# What is expected:
Produce as output only the lines below starting at the line with "Quiero una piscina (1199, 34)" and continuing through the line with "Tratamiento agua piscina Madrid (510, 535)", each one exactly as written.

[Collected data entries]
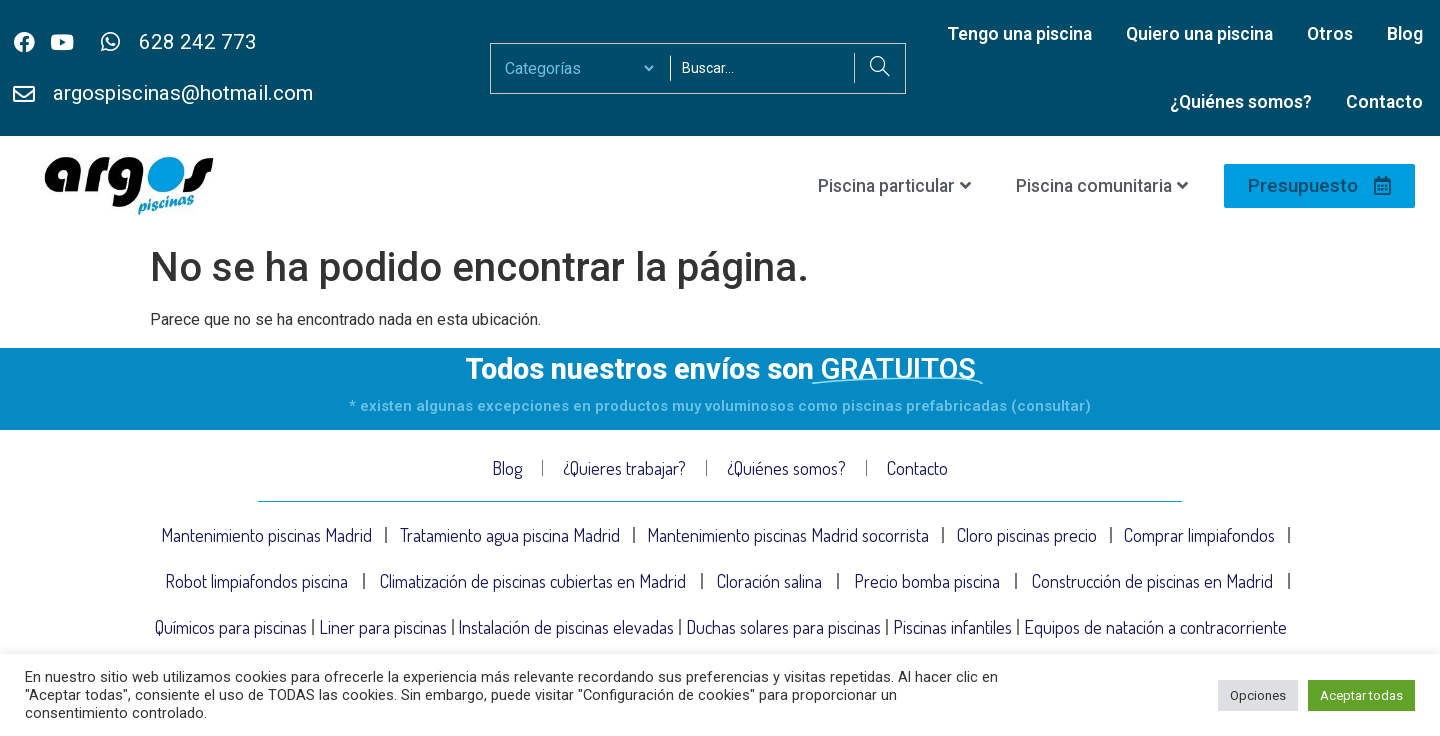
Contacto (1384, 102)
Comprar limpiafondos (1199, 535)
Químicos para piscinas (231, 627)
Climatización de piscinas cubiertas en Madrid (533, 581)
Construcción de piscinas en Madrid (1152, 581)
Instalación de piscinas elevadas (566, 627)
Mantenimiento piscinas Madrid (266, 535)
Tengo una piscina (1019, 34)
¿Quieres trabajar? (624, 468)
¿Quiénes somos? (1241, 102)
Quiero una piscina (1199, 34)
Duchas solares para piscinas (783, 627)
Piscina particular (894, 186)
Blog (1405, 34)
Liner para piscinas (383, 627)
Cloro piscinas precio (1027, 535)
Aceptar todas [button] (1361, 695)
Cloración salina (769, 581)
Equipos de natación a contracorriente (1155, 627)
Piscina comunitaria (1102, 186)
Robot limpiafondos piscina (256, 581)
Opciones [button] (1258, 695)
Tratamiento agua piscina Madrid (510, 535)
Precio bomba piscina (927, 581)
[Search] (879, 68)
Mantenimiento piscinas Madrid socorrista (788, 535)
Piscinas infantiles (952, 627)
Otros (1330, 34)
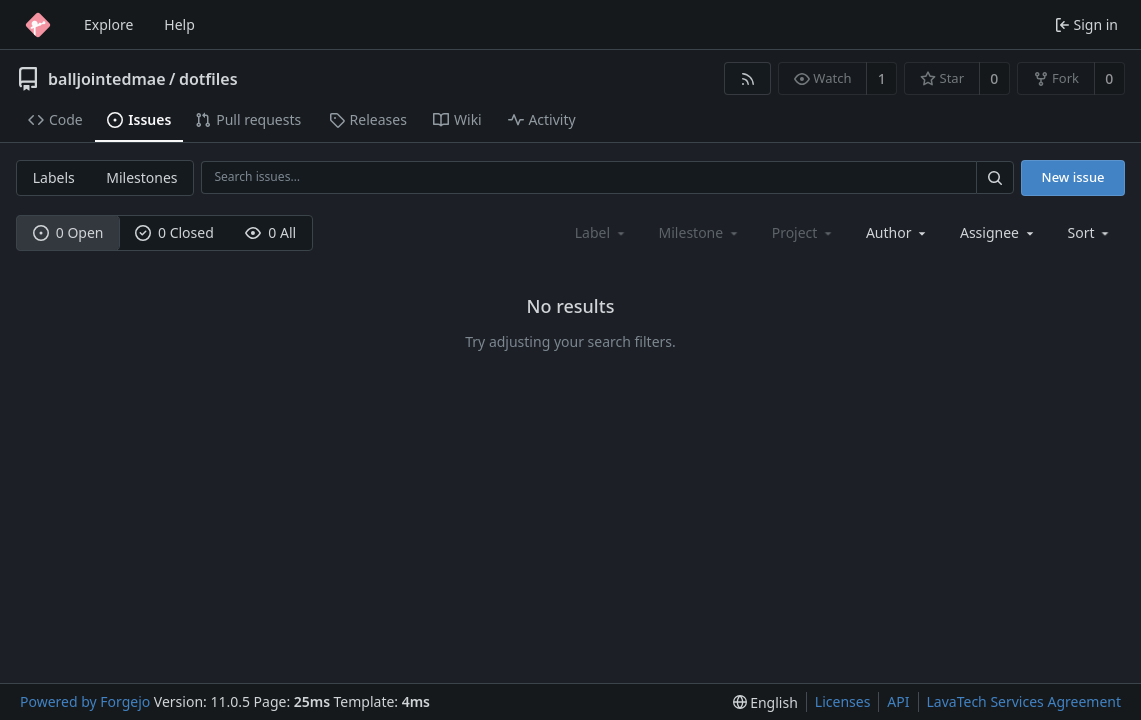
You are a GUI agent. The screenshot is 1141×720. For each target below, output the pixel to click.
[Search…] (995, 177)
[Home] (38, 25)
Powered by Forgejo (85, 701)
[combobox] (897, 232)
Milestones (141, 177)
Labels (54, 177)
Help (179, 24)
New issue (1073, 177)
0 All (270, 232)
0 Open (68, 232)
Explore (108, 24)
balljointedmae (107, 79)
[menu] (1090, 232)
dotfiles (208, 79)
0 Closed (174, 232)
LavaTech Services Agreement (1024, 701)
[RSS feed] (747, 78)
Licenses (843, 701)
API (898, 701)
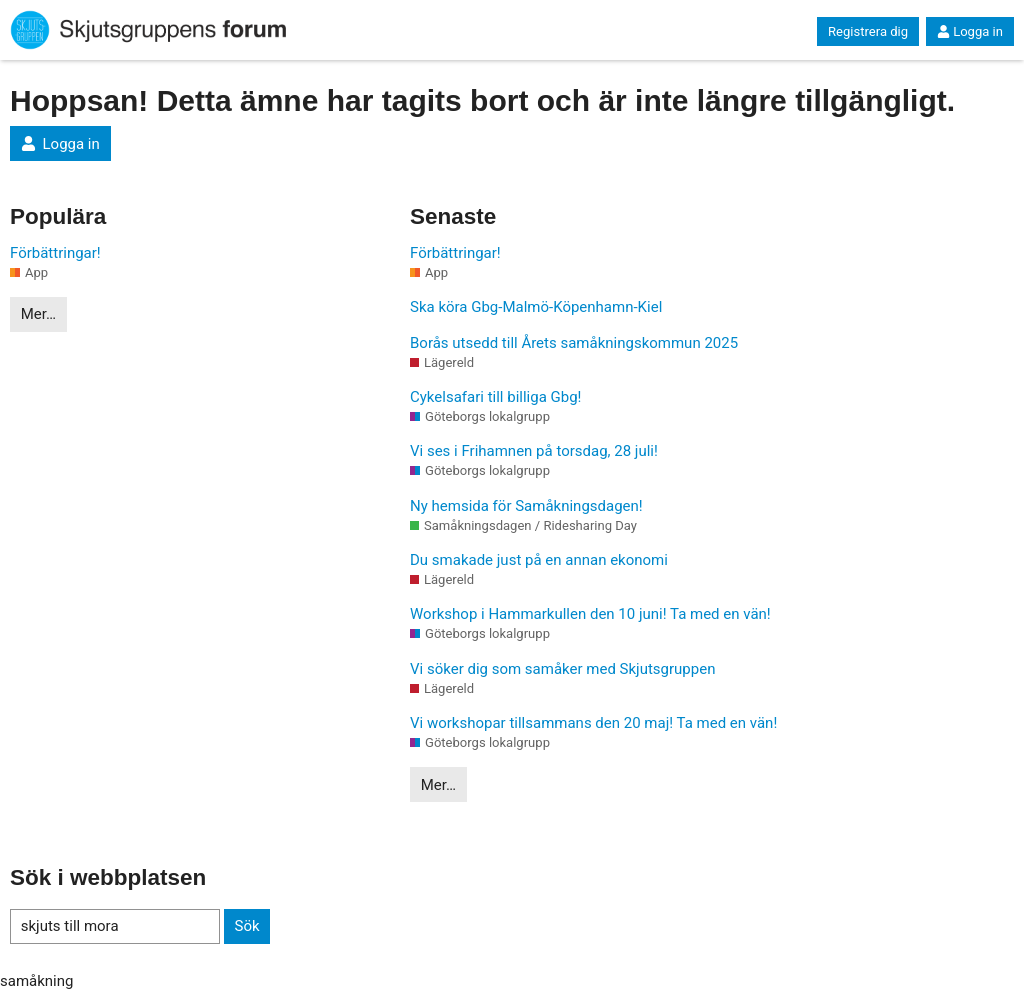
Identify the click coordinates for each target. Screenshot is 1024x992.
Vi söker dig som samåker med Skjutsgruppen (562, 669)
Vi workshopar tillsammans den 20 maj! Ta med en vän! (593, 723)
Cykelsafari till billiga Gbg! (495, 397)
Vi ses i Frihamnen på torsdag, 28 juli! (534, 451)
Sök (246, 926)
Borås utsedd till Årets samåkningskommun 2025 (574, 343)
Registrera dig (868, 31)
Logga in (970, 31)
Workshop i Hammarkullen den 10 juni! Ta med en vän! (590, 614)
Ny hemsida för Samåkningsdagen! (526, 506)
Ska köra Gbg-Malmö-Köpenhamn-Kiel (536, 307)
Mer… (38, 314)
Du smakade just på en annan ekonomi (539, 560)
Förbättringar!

# Answer for this exercise:
Quiero una piscina (1199, 34)
Duchas solares para piscinas (783, 627)
Piscina particular (894, 186)
Blog (1405, 34)
Liner para piscinas (383, 627)
Cloro piscinas precio (1027, 535)
Aceptar todas [button] (1361, 695)
Cloración salina (769, 581)
Equipos de natación a contracorriente (1155, 627)
Piscina comunitaria (1102, 186)
Robot limpiafondos piscina (256, 581)
Opciones [button] (1258, 695)
Tratamiento agua piscina Madrid (510, 535)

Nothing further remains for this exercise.